TASK PROMPT:
Take from the records below each line that holds "jouer".

Page images and extracted text:
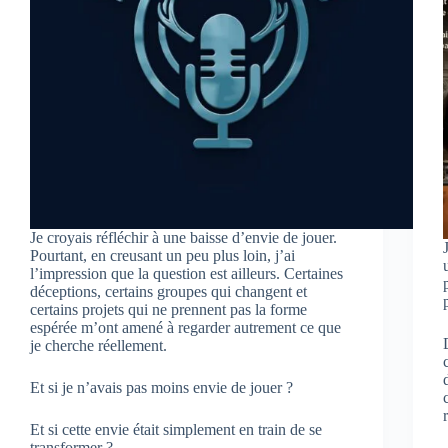
Je croyais réfléchir à une baisse d’envie de jouer.
Pourtant, en creusant un peu plus loin, j’ai
l’impression que la question est ailleurs. Certaines
déceptions, certains groupes qui changent et
certains projets qui ne prennent pas la forme
espérée m’ont amené à regarder autrement ce que
je cherche réellement.
Et si je n’avais pas moins envie de jouer ?
Et si cette envie était simplement en train de se
transformer ?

RESULT OF THIS TASK:
Je croyais réfléchir à une baisse d’envie de jouer.
Et si je n’avais pas moins envie de jouer ?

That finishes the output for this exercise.